COVID-19 Update:

Given the uncertainty of the COVID-19 pandemic and wanting to ensure the safety and wellbeing of LEAD fellows and team members, we are making plans to postpone and reschedule the upcoming LEAD Predoctoral Institute scheduled for August 26th-28th.

For applicants that have already applied for LEAD 2020, we will be contacting you when the applications open back up to see if there is anything that needs to be updated. We will be sending out a notification for additional applicants when we solidify new dates.

We will be communicating the new application window and LEAD Predoctoral Institute dates as they are determined.

Why are we doing this?

Child abuse and neglect is a significant public health concern in the United States and around the world.  In 2016, there were over three million referrals for some form of child maltreatment.  The scope of the problem, the harmful short and long term consequences, and the social and economic factors associated with child abuse and neglect make this a challenging area of research requiring exploration from multiple disciplines.  Despite the complexity of child abuse and neglect, there is a lack of sufficient numbers of scholars trained to conduct research in this area.
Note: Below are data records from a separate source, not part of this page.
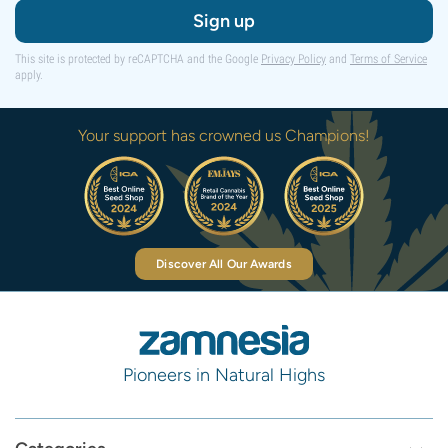
Sign up
This site is protected by reCAPTCHA and the Google
Privacy Policy
and
Terms of Service
apply.
Your support has crowned us Champions!
Discover All Our Awards
Pioneers in Natural Highs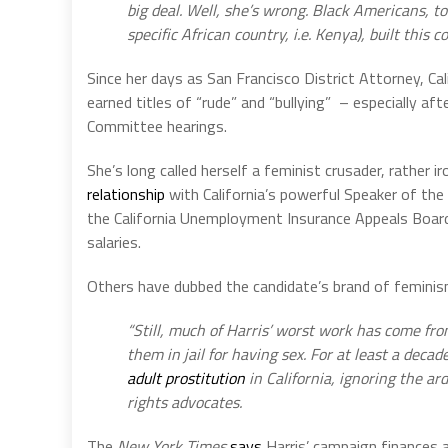
big deal. Well, she’s wrong. Black Americans, 
specific African country, i.e. Kenya), built this co
Since her days as San Francisco District Attorney, Cal
earned titles of “rude” and “bullying” – especially aft
Committee hearings.
She’s long called herself a feminist crusader, rather 
relationship
with California’s powerful Speaker of the
the California Unemployment Insurance Appeals Board
salaries.
Others have dubbed the candidate’s brand of femini
“Still, much of Harris’ worst work has come fr
them in jail for having sex. For at least a deca
adult prostitution
in California, ignoring the ar
rights advocates.
The
New York Times
says
Harris’ campaign finances ar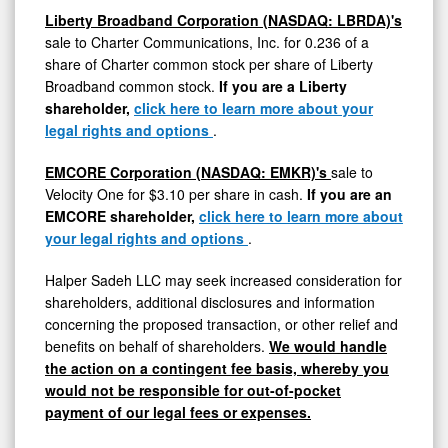
Liberty Broadband Corporation (NASDAQ: LBRDA)'s
sale to Charter Communications, Inc. for 0.236 of a
share of Charter common stock per share of Liberty
Broadband common stock.
If you are a Liberty
shareholder,
click here to learn more about your
legal rights and options
.
EMCORE Corporation (NASDAQ: EMKR)'s
sale to
Velocity One for
$3.10
per share in cash.
If you are an
EMCORE shareholder,
click here to learn more about
your legal rights and options
.
Halper Sadeh LLC may seek increased consideration for
shareholders, additional disclosures and information
concerning the proposed transaction, or other relief and
benefits on behalf of shareholders.
We would handle
the action on a contingent fee basis, whereby you
would not be responsible for out-of-pocket
payment of our legal fees or expenses.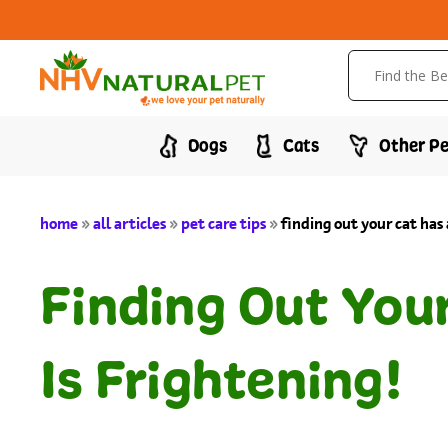
Dogs
Cats
Other Pe
home
»
all articles
»
pet care tips
»
finding out your cat has 
Finding Out You
Is Frightening!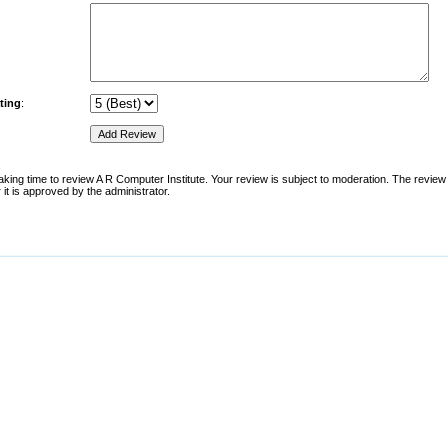
ting
:
aking time to review A R Computer Institute. Your review is subject to moderation. The review w
 it is approved by the administrator.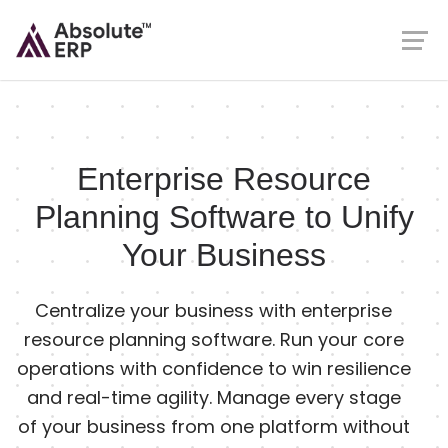
Enterprise Resource
Planning Software to Unify
Your Business
Centralize your business with enterprise
resource planning software. Run your core
operations with confidence to win resilience
and real-time agility. Manage every stage
of your business from one platform without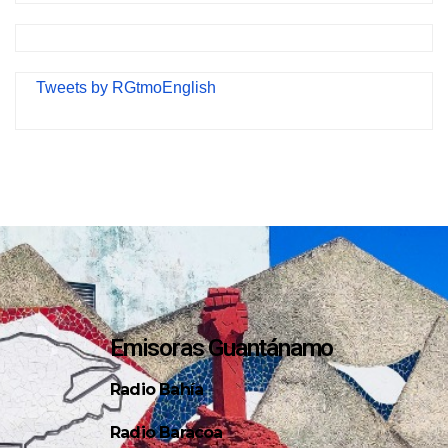
Tweets by RGtmoEnglish
Emisoras Guantánamo
Radio Bahía
Radio Baracoa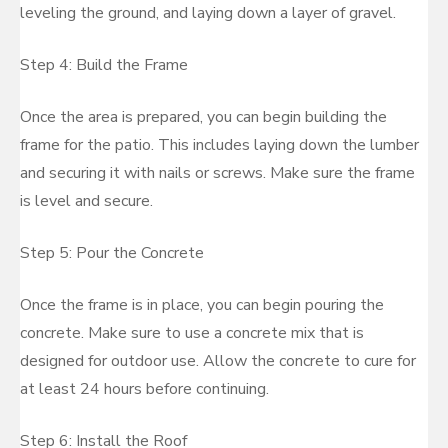
leveling the ground, and laying down a layer of gravel.
Step 4: Build the Frame
Once the area is prepared, you can begin building the
frame for the patio. This includes laying down the lumber
and securing it with nails or screws. Make sure the frame
is level and secure.
Step 5: Pour the Concrete
Once the frame is in place, you can begin pouring the
concrete. Make sure to use a concrete mix that is
designed for outdoor use. Allow the concrete to cure for
at least 24 hours before continuing.
Step 6: Install the Roof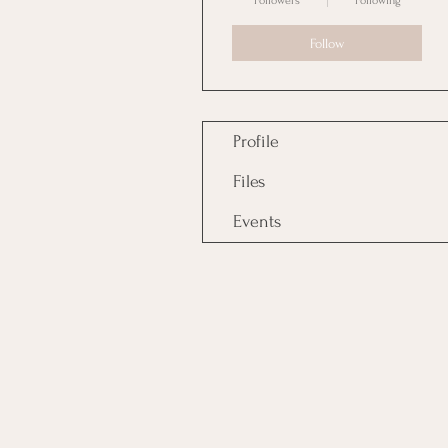
Followers
Following
Follow
Profile
Files
Events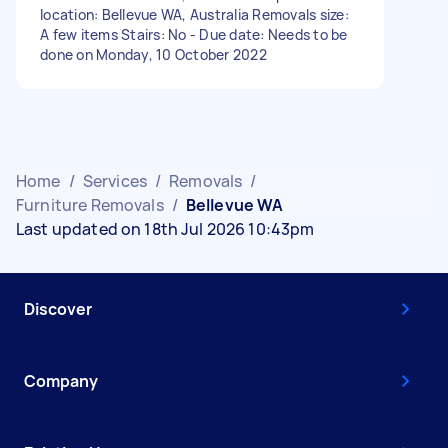
location: Bellevue WA, Australia Removals size:
A few items Stairs: No - Due date: Needs to be
done on Monday, 10 October 2022
Home
/
Services
/
Removals
/
Furniture Removals
/
Bellevue WA
Last updated on 18th Jul 2026 10:43pm
Discover
Company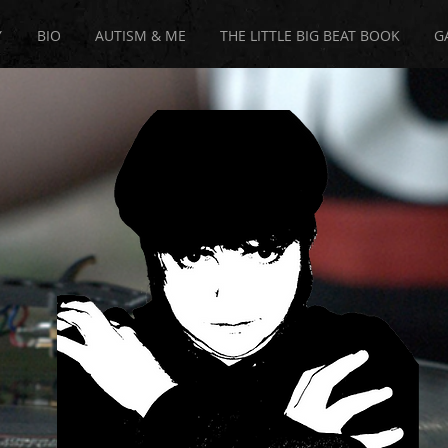
Y
BIO
AUTISM & ME
THE LITTLE BIG BEAT BOOK
G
The CICM is dedicated to providing innovative education and training opportunities to assure a continued pipeline of researchers and practitioners prepared to address the complex issue of child abuse and neglect.  Building a diverse research pipeline requires attention to doctoral program recruitment. Many degree programs like social work or public health value prior post-masters field experience, but a successful transition back to academia can be challenging to navigate.
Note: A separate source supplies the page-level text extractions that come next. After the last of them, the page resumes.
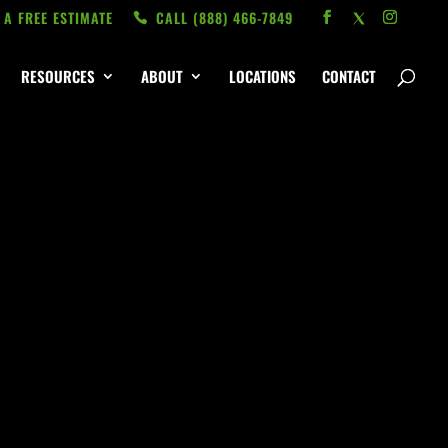
 A FREE ESTIMATE
CALL ‭(888) 466-7849
RESOURCES
ABOUT
LOCATIONS
CONTACT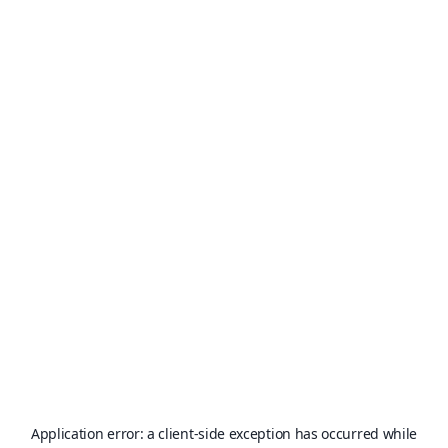
Application error: a
client
-side exception has occurred while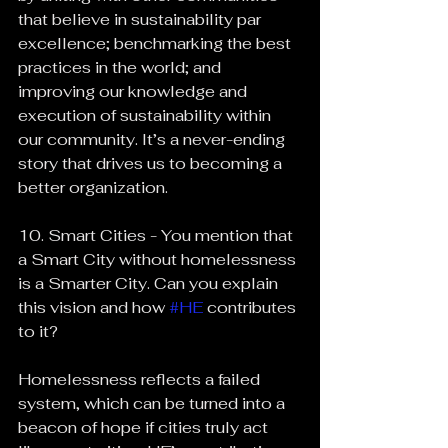
that believe in sustainability par 
excellence; benchmarking the best 
practices in the world; and 
improving our knowledge and 
execution of sustainability within 
our community. It’s a never-ending 
story that drives us to becoming a 
better organization.
10. Smart Cities - You mention that 
a Smart City without homelessness 
is a Smarter City. Can you explain 
this vision and how 
#HE
 contributes 
to it?
Homelessness reflects a failed 
system, which can be turned into a 
beacon of hope if cities truly act 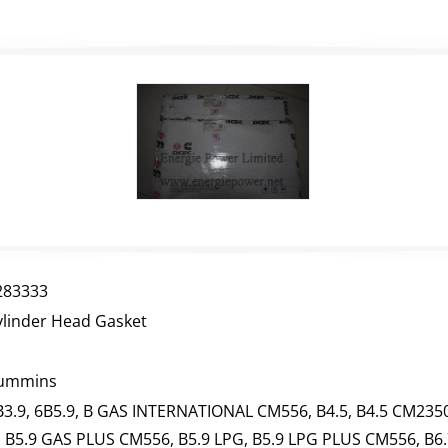
283333
ylinder Head Gasket
ummins
B3.9, 6B5.9, B GAS INTERNATIONAL CM556, B4.5, B4.5 CM2350
, B5.9 GAS PLUS CM556, B5.9 LPG, B5.9 LPG PLUS CM556, B6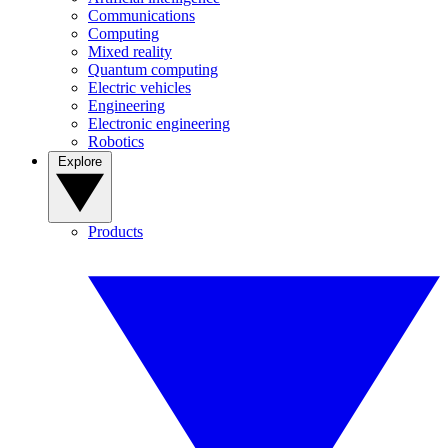
Communications
Computing
Mixed reality
Quantum computing
Electric vehicles
Engineering
Electronic engineering
Robotics
Explore
Products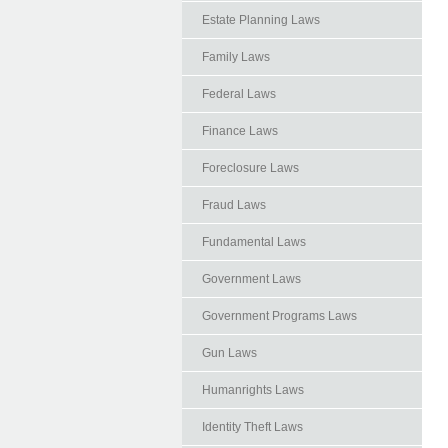
Estate Planning Laws
Family Laws
Federal Laws
Finance Laws
Foreclosure Laws
Fraud Laws
Fundamental Laws
Government Laws
Government Programs Laws
Gun Laws
Humanrights Laws
Identity Theft Laws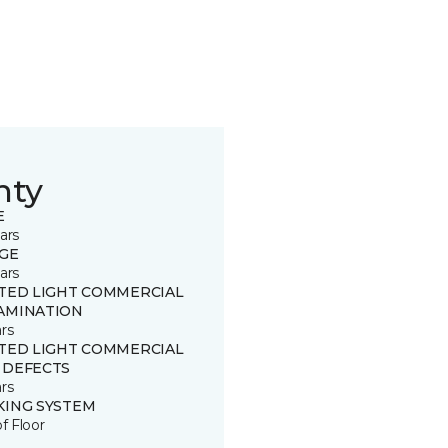
nty
E
ars
GE
ars
ITED LIGHT COMMERCIAL
AMINATION
rs
ITED LIGHT COMMERCIAL
 DEFECTS
rs
KING SYSTEM
of Floor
The CICM will fund 12 URM predoctoral scholars who are interested in pursuing a Ph.D. in social work, public health, or public policy areas.  The training is not designed specifically for scholars interested in doctoral education in St Louis but is to support future matriculation to any such program in the US. Costs of materials, food, lodging, travel, and communication with faculty/Ph.D. student mentors are provided as part of the award. 

What is included?

  • Discussions of the latest trends and research gaps related to child maltreatment in the fields of social work, public health, and public policy areas
  • Training on how to develop competitive application materials for a doctoral program, including a statement of purpose, CV/resumes, other writing samples, and how to identify academic mentors
  • Advice on preparing for re-entry into academia

Participant Commitment

Participants must be able to attend the on-site summer institute, complete the readings prior to the institute, and adhere to the timeline for Ph.D. application and research plans.

Eligibility

Participants must meet early career or transitioning scholar criteria (meaning that the participant must not have already completed a Ph.D.).  Participants must also meet the criteria for URM (meaning that the participant should be African American, American Indian/Alaska Native, or Hispanic/Latinx).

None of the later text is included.